DATA EXCERPTS START
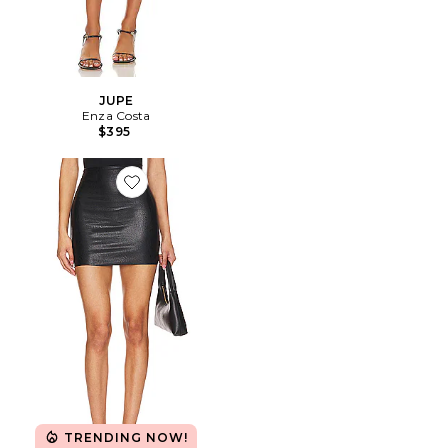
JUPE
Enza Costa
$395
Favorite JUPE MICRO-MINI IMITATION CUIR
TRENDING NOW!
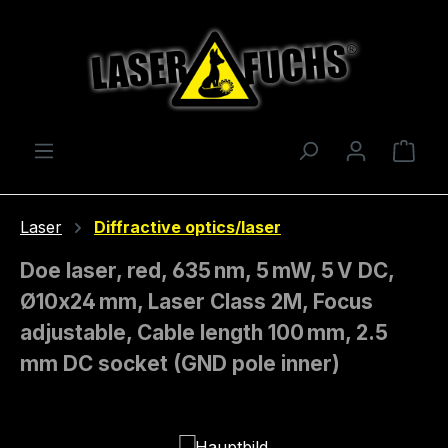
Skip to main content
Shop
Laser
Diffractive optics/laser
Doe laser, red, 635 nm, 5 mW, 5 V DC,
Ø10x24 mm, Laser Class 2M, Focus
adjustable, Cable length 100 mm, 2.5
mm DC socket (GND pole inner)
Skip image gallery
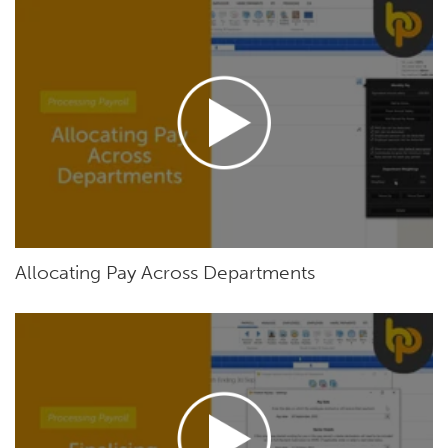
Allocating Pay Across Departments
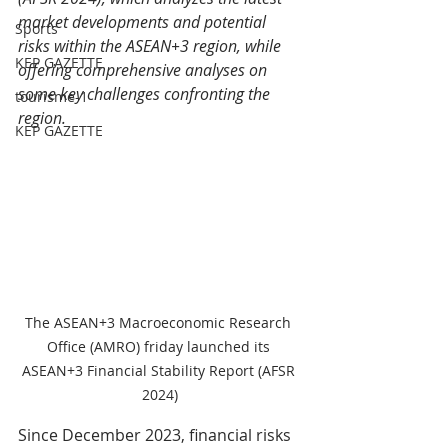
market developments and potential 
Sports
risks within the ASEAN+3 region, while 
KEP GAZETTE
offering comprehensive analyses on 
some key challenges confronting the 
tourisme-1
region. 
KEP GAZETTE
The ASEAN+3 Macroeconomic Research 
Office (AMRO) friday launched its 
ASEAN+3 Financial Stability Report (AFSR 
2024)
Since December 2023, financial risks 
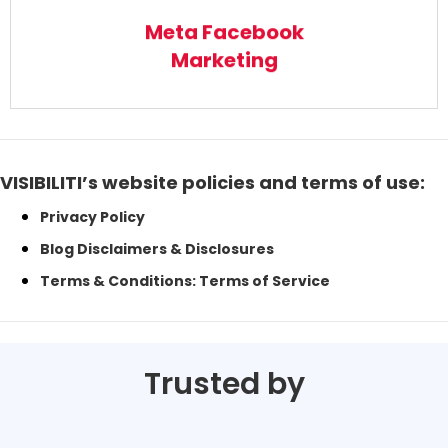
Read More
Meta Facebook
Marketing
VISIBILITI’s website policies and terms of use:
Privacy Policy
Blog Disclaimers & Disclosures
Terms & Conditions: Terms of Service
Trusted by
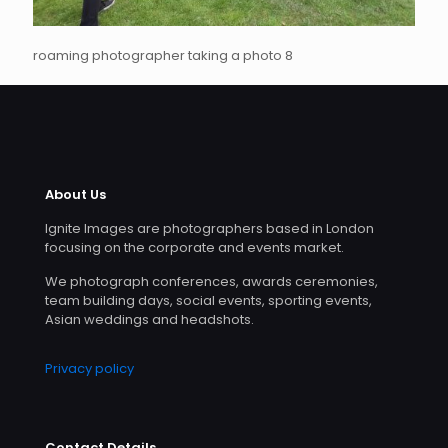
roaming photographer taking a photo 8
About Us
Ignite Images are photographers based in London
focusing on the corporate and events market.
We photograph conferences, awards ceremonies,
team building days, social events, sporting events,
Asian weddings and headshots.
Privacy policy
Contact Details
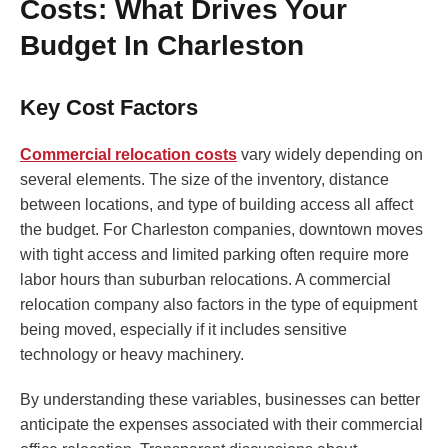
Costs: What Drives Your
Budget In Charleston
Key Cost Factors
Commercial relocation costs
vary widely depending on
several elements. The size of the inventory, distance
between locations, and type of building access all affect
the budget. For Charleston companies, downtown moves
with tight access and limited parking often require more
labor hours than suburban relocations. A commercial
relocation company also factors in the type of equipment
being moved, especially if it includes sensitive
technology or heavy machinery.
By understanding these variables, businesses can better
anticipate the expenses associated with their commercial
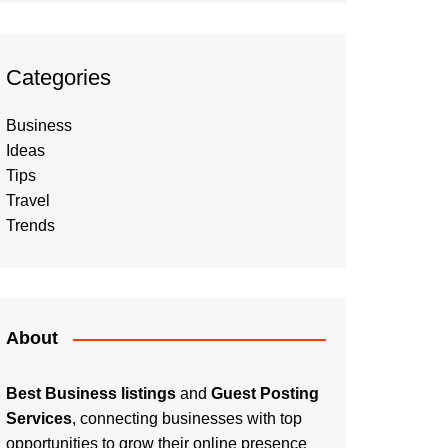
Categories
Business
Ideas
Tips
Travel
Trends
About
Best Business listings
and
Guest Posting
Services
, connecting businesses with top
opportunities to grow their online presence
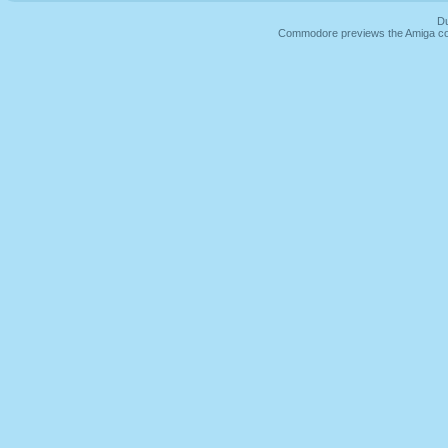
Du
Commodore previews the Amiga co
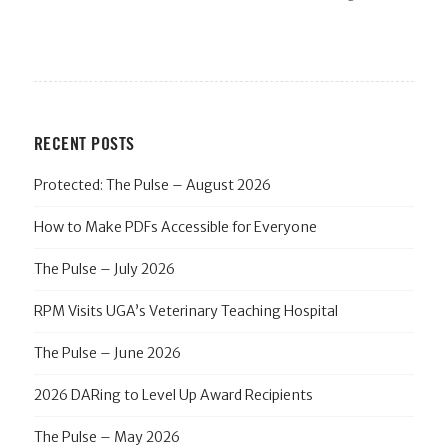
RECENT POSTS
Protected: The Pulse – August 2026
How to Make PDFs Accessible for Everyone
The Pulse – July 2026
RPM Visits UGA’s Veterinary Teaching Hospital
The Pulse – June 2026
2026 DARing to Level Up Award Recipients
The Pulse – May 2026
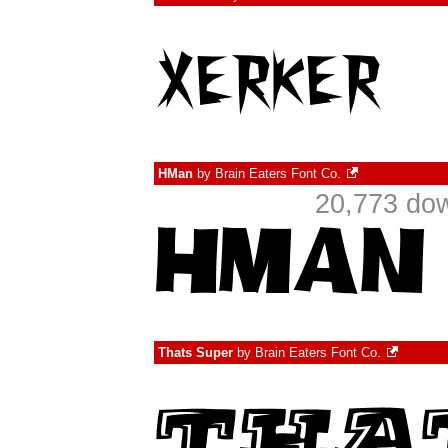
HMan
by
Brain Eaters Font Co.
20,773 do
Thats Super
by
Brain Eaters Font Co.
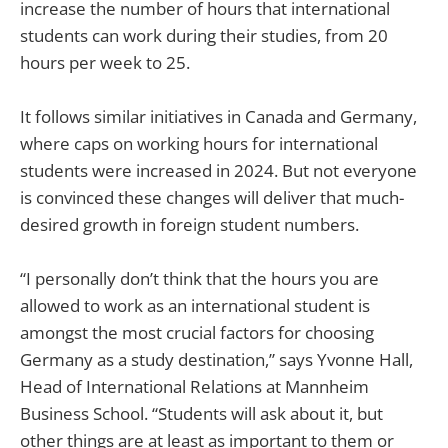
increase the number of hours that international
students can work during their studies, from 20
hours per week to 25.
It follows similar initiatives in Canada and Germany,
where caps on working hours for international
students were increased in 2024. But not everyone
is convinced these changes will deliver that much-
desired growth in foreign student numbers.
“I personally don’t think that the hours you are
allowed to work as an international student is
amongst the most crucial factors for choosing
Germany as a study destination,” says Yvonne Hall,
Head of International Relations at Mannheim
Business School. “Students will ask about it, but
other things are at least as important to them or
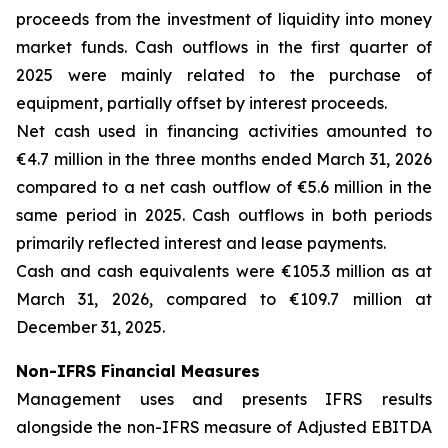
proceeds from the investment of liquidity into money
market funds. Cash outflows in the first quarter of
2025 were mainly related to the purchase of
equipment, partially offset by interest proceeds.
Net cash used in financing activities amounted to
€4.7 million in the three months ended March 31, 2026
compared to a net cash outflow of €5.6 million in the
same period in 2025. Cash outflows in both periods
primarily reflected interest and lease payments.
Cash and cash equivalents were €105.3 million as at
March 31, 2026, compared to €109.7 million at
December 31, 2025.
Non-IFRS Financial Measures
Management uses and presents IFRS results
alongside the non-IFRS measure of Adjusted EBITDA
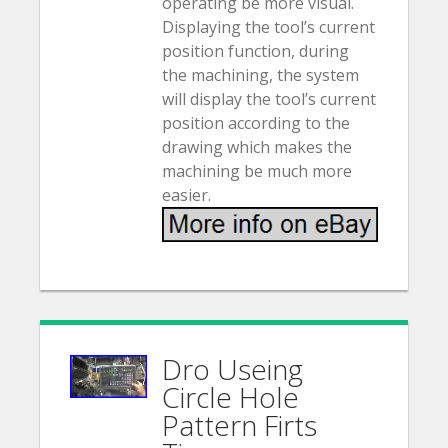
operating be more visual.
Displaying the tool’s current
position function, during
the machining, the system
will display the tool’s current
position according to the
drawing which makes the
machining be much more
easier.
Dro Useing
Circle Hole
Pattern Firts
DATA EXCERPTS END
- _WHAT IS EXPECTED_
For this exercise, please set down exactly the lines of the listing above from the line with "adjustable, Cable length 100 mm, 2.5" up to and including the line with "Key Cost Factors", and no pictures.

- _EXPECTED ANSWER_
adjustable, Cable length 100 mm, 2.5
mm DC socket (GND pole inner)
Skip image gallery
Allocating Pay Across Departments
market developments and potential 
Sports
risks within the ASEAN+3 region, while 
KEP GAZETTE
offering comprehensive analyses on 
some key challenges confronting the 
tourisme-1
region. 
KEP GAZETTE
The ASEAN+3 Macroeconomic Research 
Office (AMRO) friday launched its 
ASEAN+3 Financial Stability Report (AFSR 
2024)
Since December 2023, financial risks 
Read More
Meta Facebook
Marketing
VISIBILITI’s website policies and terms of use:
Privacy Policy
Blog Disclaimers & Disclosures
Terms & Conditions: Terms of Service
Trusted by
roaming photographer taking a photo 8
About Us
Ignite Images are photographers based in London
focusing on the corporate and events market.
We photograph conferences, awards ceremonies,
team building days, social events, sporting events,
Asian weddings and headshots.
Privacy policy
Contact Details
Costs: What Drives Your
Budget In Charleston
Key Cost Factors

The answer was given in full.